What is expected -> Every line of the material below that holds the string "idéale" should be copied.
[Provided records Boundary: Start]
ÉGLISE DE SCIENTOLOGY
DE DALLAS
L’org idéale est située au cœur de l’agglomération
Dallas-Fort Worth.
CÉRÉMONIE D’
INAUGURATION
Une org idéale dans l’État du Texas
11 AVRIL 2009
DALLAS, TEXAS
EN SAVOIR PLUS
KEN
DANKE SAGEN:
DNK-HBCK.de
[Provided records Boundary: End]
[Provided records Boundary: Start]
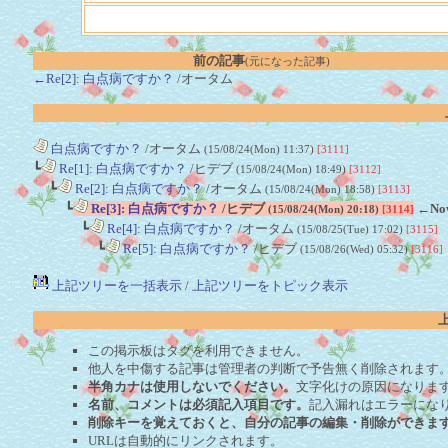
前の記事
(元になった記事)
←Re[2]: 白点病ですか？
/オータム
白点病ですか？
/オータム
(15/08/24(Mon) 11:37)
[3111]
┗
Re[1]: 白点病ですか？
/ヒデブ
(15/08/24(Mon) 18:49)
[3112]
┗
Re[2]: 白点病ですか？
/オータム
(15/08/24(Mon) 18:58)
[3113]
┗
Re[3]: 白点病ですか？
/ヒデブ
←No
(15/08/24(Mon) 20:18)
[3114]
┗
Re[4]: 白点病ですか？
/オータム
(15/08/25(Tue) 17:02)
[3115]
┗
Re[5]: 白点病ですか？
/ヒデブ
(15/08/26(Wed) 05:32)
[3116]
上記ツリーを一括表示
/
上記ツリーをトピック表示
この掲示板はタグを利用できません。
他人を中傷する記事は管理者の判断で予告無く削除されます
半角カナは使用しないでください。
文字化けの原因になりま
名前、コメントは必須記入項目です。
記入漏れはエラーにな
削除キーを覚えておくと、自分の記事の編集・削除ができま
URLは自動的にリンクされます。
[Provided records Boundary: End]
[Provided records Boundary: Start]
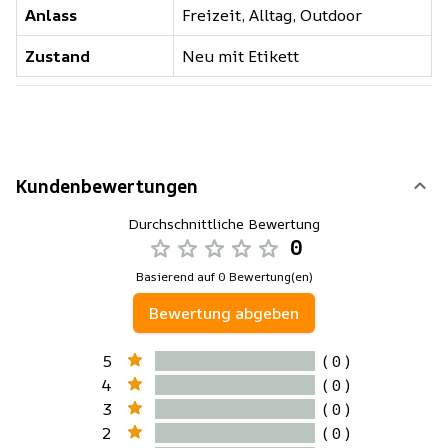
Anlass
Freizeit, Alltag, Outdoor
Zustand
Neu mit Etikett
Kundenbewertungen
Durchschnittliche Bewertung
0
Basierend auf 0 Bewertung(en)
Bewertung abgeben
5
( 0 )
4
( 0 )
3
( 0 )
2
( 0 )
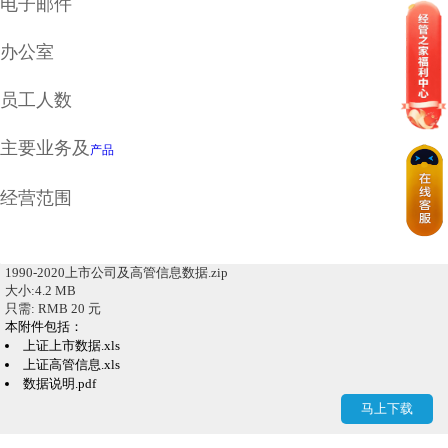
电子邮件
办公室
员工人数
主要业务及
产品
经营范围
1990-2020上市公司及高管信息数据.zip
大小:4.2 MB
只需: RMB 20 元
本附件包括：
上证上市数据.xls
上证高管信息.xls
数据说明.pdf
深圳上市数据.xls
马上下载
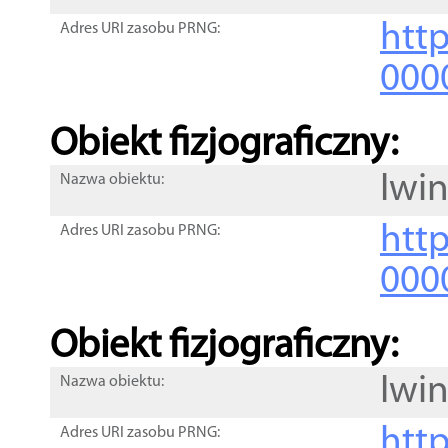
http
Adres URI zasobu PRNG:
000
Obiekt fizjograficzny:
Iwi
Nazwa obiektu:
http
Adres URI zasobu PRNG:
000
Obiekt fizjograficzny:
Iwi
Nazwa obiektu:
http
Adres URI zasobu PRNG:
[Provided records Boundary: End]
Answer for this exercise ->
L’org idéale est située au cœur de l’agglomération
Une org idéale dans l’État du Texas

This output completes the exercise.